_Exercise details_
Look at each line of the listing. Copy those that hold the string "打开的编辑器".

_Data to use_

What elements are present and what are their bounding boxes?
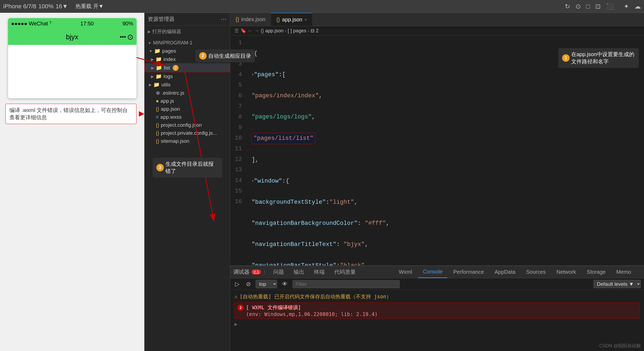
tab-sources[interactable]: Sources bbox=[521, 266, 551, 278]
explorer-menu-icon[interactable]: ⋯ bbox=[221, 16, 227, 23]
phone-content bbox=[8, 45, 137, 98]
debug-stop-button[interactable]: ⊘ bbox=[244, 280, 252, 288]
screenshot-icon[interactable]: ⊡ bbox=[595, 3, 601, 10]
tree-item-index[interactable]: ▶ 📁 index bbox=[145, 55, 230, 63]
sitemap-label: sitemap.json bbox=[161, 138, 190, 144]
scale-label: 100% bbox=[39, 3, 54, 10]
fullscreen-icon[interactable]: ⬛ bbox=[606, 3, 614, 10]
code-line-5: "pages/list/list" bbox=[252, 133, 639, 144]
nav-more: ••• ⊙ bbox=[120, 33, 133, 41]
inspect-icon[interactable]: ✦ bbox=[624, 3, 629, 10]
phone-icon[interactable]: □ bbox=[586, 3, 590, 10]
tab-index-json-icon: {} bbox=[236, 16, 239, 22]
code-line-6: ], bbox=[252, 155, 639, 165]
debugger-sub-tabs: Wxml Console Performance AppData Sources… bbox=[389, 266, 641, 278]
debug-context-select[interactable]: top bbox=[256, 280, 277, 288]
debug-tab-terminal[interactable]: 终端 bbox=[309, 266, 329, 278]
debug-log-warn: ⚠ [自动热重载] 已开启代码文件保存后自动热重载（不支持 json） bbox=[234, 292, 640, 301]
tab-index-json[interactable]: {} index.json bbox=[230, 13, 271, 26]
tree-item-projectprivate[interactable]: {} project.private.config.js... bbox=[145, 129, 230, 137]
tree-item-eslintrc[interactable]: ⊕ .eslintrc.js bbox=[145, 89, 230, 97]
error-line1: [ WXML 文件编译错误] bbox=[246, 304, 301, 311]
debug-level-select[interactable]: Default levels ▼ bbox=[593, 280, 641, 288]
tab-close-icon[interactable]: × bbox=[304, 17, 307, 22]
tab-appdata[interactable]: AppData bbox=[490, 266, 520, 278]
index-label: 16▼ bbox=[56, 3, 68, 10]
tree-item-projectconfig[interactable]: {} project.config.json bbox=[145, 121, 230, 129]
error-line2: (env: Windows,mp,1.06.2208010; lib: 2.19… bbox=[246, 311, 637, 317]
eslintrc-label: .eslintrc.js bbox=[162, 90, 184, 96]
error-text: 编译 .wxml 文件错误，错误信息如上，可在控制台查看更详细信息 bbox=[9, 107, 128, 120]
code-line-3: "pages/index/index", bbox=[252, 91, 639, 101]
project-chevron: ▼ bbox=[148, 41, 151, 45]
tab-wxml[interactable]: Wxml bbox=[394, 266, 417, 278]
code-line-1: ▾{ bbox=[252, 48, 639, 59]
tab-storage[interactable]: Storage bbox=[582, 266, 610, 278]
tab-network[interactable]: Network bbox=[552, 266, 581, 278]
status-left: ●●●●● WeChat ᵀ bbox=[11, 20, 52, 27]
debug-content: ⚠ [自动热重载] 已开启代码文件保存后自动热重载（不支持 json） 2 [ … bbox=[230, 290, 644, 351]
utils-label: utils bbox=[161, 82, 171, 88]
appjson-label: app.json bbox=[161, 106, 180, 112]
debug-panel: 调试器 2,1 | 问题 输出 终端 代码质量 Wxml Console Per… bbox=[230, 265, 644, 351]
project-root[interactable]: ▼ MINIPROGRAM-1 bbox=[145, 39, 230, 47]
status-right: 90% bbox=[122, 21, 133, 27]
debugger-label: 调试器 bbox=[233, 268, 249, 276]
hotreload-button[interactable]: 热重载 开▼ bbox=[75, 3, 104, 10]
logs-chevron: ▶ bbox=[151, 74, 154, 79]
index-chevron: ▶ bbox=[151, 57, 154, 61]
tab-console[interactable]: Console bbox=[418, 266, 447, 278]
refresh-icon[interactable]: ↻ bbox=[565, 3, 570, 10]
tab-performance[interactable]: Performance bbox=[448, 266, 489, 278]
pages-chevron: ▼ bbox=[149, 49, 153, 53]
tree-item-sitemap[interactable]: {} sitemap.json bbox=[145, 137, 230, 145]
debug-toolbar: ▷ ⊘ top 👁 Default levels ▼ bbox=[230, 278, 644, 290]
tree-item-pages[interactable]: ▼ 📁 pages bbox=[145, 47, 230, 55]
code-line-11: "navigationBarTextStyle":"black" bbox=[252, 260, 639, 265]
debug-filter-input[interactable] bbox=[293, 280, 400, 288]
nav-title: bjyx bbox=[66, 33, 78, 41]
tree-item-list[interactable]: ▶ 📁 list 2 bbox=[145, 63, 230, 72]
explorer-panel: 资源管理器 ⋯ ▶ 打开的编辑器 ▼ MINIPROGRAM-1 ▼ 📁 pag… bbox=[145, 13, 230, 351]
tree-item-appwxss[interactable]: ≡ app.wxss bbox=[145, 113, 230, 121]
breadcrumb-bookmark-icon[interactable]: 🔖 bbox=[240, 28, 246, 34]
sitemap-file-icon: {} bbox=[156, 138, 159, 144]
tree-item-appjs[interactable]: ● app.js bbox=[145, 97, 230, 105]
error-badge: 2 bbox=[237, 304, 244, 311]
debug-tab-quality[interactable]: 代码质量 bbox=[329, 266, 361, 278]
utils-chevron: ▶ bbox=[149, 83, 152, 87]
explorer-header: 资源管理器 ⋯ bbox=[145, 13, 230, 26]
breadcrumb-menu-icon[interactable]: ☰ bbox=[234, 28, 239, 34]
phone-status-bar: ●●●●● WeChat ᵀ 17:50 90% bbox=[8, 18, 137, 29]
debug-log-error: 2 [ WXML 文件编译错误] (env: Windows,mp,1.06.2… bbox=[234, 302, 640, 319]
phone-frame: ●●●●● WeChat ᵀ 17:50 90% bjyx ••• ⊙ bbox=[8, 18, 137, 98]
editor-breadcrumb: ☰ 🔖 ← → {} app.json › [ ] pages › ⊟ 2 bbox=[230, 26, 644, 36]
phone-nav-bar: bjyx ••• ⊙ bbox=[8, 29, 137, 45]
tab-app-json[interactable]: {} app.json × bbox=[271, 13, 312, 26]
debug-run-button[interactable]: ▷ bbox=[233, 280, 241, 288]
phone-panel: ●●●●● WeChat ᵀ 17:50 90% bjyx ••• ⊙ 编译 .… bbox=[0, 13, 145, 351]
debug-eye-button[interactable]: 👁 bbox=[280, 280, 289, 288]
explorer-title: 资源管理器 bbox=[148, 16, 175, 23]
tree-item-utils[interactable]: ▶ 📁 utils bbox=[145, 80, 230, 89]
device-label: iPhone 6/7/8 bbox=[3, 3, 36, 10]
cloud-icon[interactable]: ☁ bbox=[634, 3, 641, 10]
debug-tab-issues[interactable]: 问题 bbox=[268, 266, 289, 278]
breadcrumb-back-icon[interactable]: ← bbox=[248, 28, 253, 34]
tab-memo[interactable]: Memo bbox=[611, 266, 636, 278]
record-icon[interactable]: ⊙ bbox=[575, 3, 581, 10]
explorer-section-open: ▶ 打开的编辑器 bbox=[145, 26, 230, 37]
code-content: ▾{ ▾ "pages":[ "pages/index/index", "pag… bbox=[246, 36, 644, 265]
explorer-tree: ▼ 📁 pages ▶ 📁 index ▶ 📁 list 2 bbox=[145, 47, 230, 145]
breadcrumb-forward-icon[interactable]: → bbox=[254, 28, 259, 34]
debug-tab-output[interactable]: 输出 bbox=[289, 266, 309, 278]
device-selector[interactable]: iPhone 6/7/8 100% 16▼ bbox=[3, 3, 68, 10]
code-line-2: ▾ "pages":[ bbox=[252, 70, 639, 80]
tab-app-json-label: app.json bbox=[282, 17, 302, 23]
tree-item-logs[interactable]: ▶ 📁 logs bbox=[145, 72, 230, 80]
warn-icon: ⚠ bbox=[234, 293, 237, 299]
main-area: ●●●●● WeChat ᵀ 17:50 90% bjyx ••• ⊙ 编译 .… bbox=[0, 13, 644, 351]
section-open-editors[interactable]: ▶ 打开的编辑器 bbox=[145, 27, 230, 36]
tree-item-appjson[interactable]: {} app.json bbox=[145, 105, 230, 113]
code-line-4: "pages/logs/logs", bbox=[252, 112, 639, 122]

_Exercise response_
explorer-panel: 资源管理器 ⋯ ▶ 打开的编辑器 ▼ MINIPROGRAM-1 ▼ 📁 pag… bbox=[145, 13, 230, 351]
explorer-section-open: ▶ 打开的编辑器 bbox=[145, 26, 230, 37]
section-open-editors[interactable]: ▶ 打开的编辑器 bbox=[145, 27, 230, 36]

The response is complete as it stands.